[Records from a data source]

—————

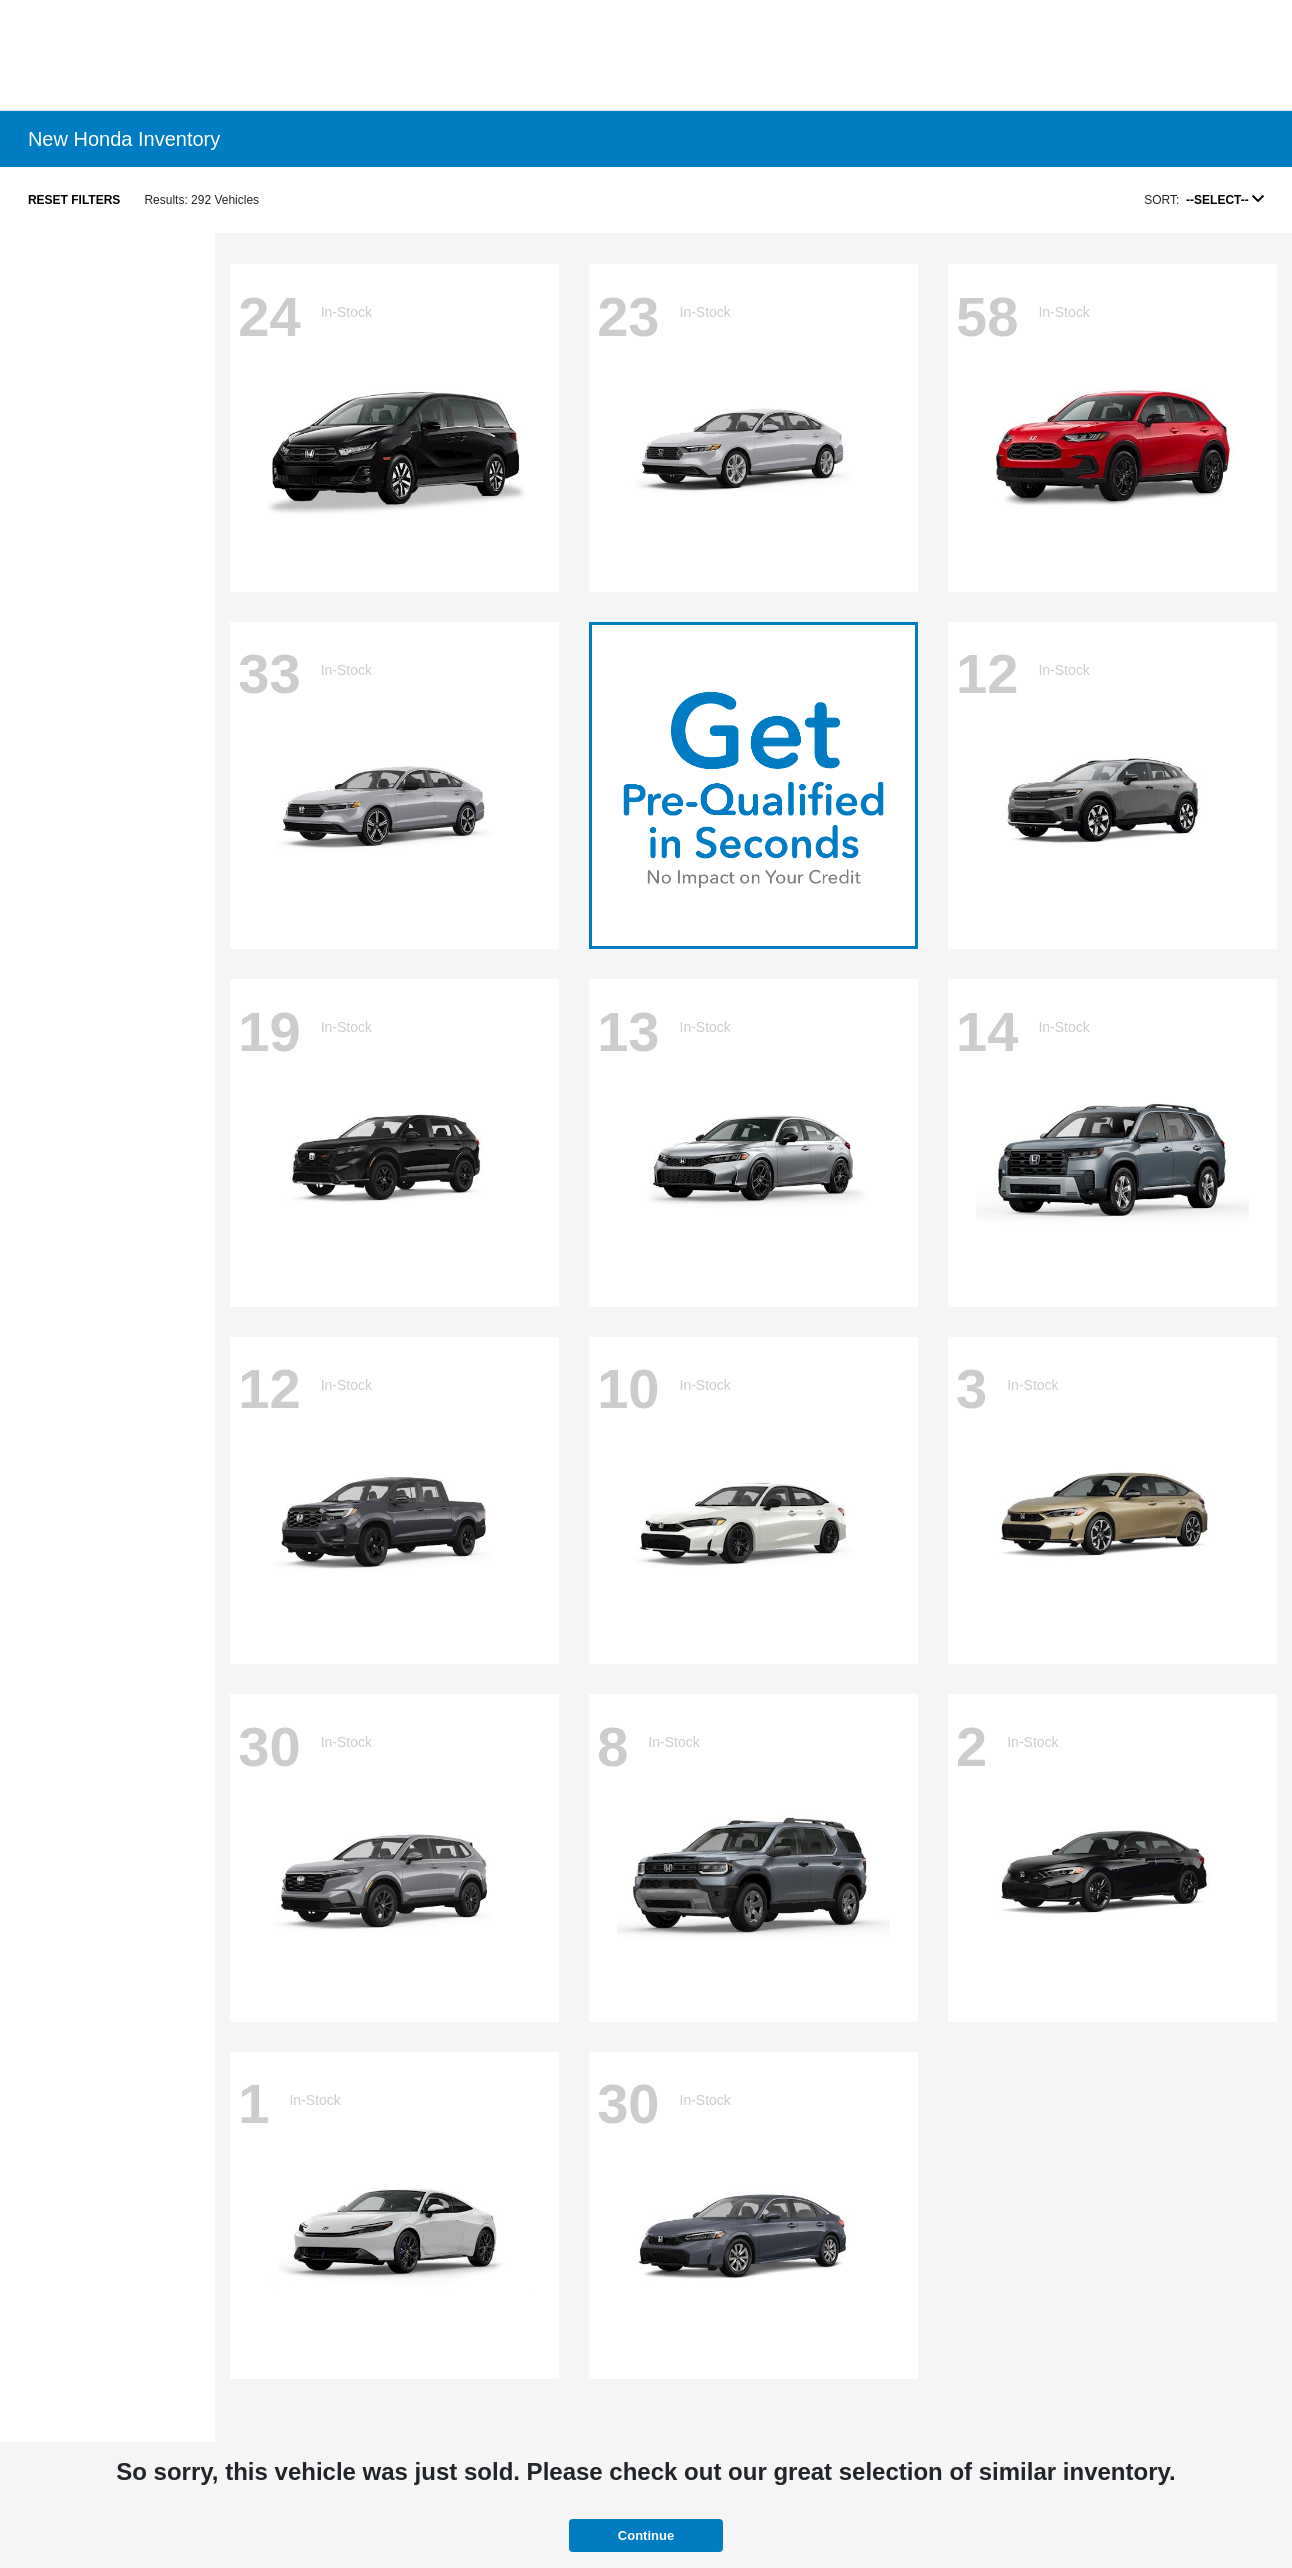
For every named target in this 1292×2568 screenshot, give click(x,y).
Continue (646, 2535)
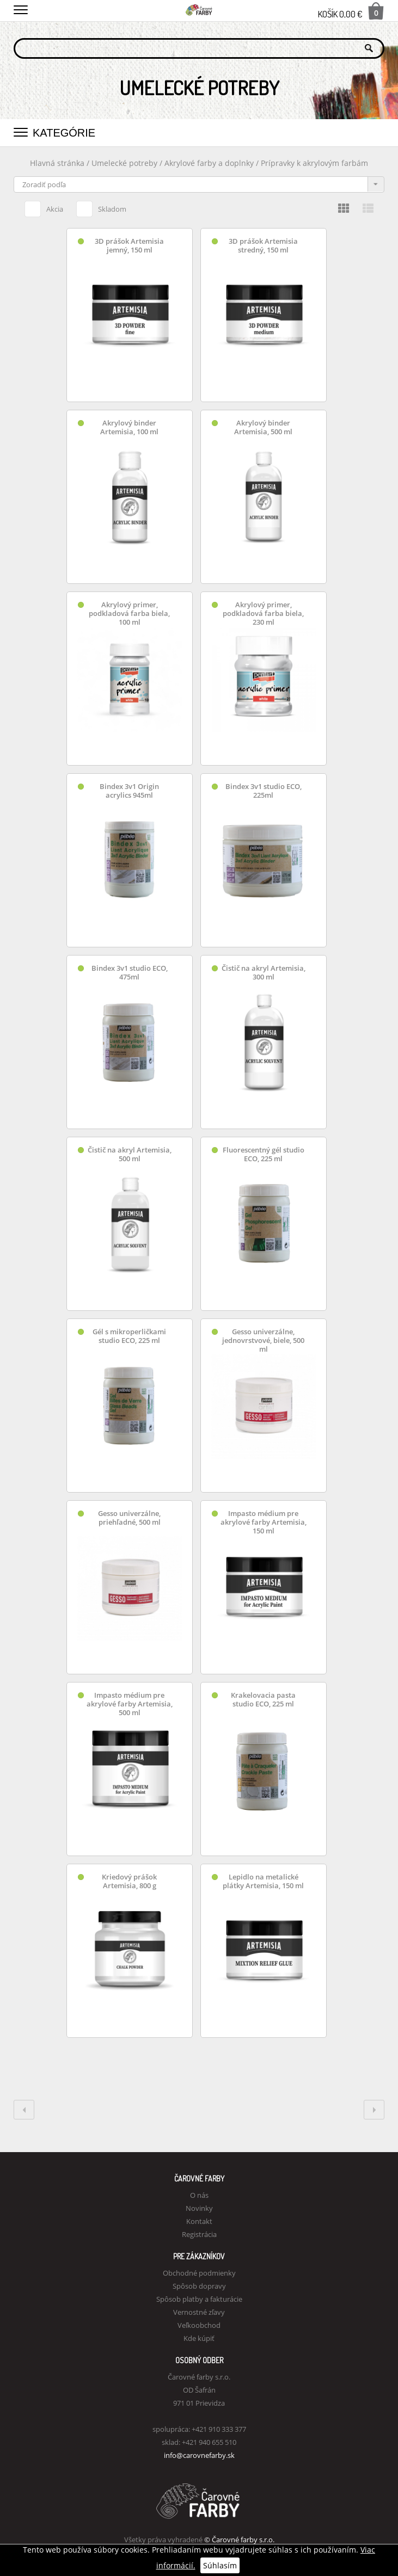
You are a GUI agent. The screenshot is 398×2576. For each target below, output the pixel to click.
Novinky (199, 2208)
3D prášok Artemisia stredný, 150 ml (263, 246)
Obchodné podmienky (199, 2273)
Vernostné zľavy (199, 2312)
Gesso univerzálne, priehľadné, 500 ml (129, 1518)
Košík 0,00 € (351, 11)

—————

-- Your task --
Print the line containing "3D prášok Artemisia" and every line after it to the end of the records above, exactly as written, and nothing else.

-- Expected answer --
3D prášok Artemisia stredný, 150 ml (263, 246)
Obchodné podmienky (199, 2273)
Vernostné zľavy (199, 2312)
Gesso univerzálne, priehľadné, 500 ml (129, 1518)
Košík 0,00 € (351, 11)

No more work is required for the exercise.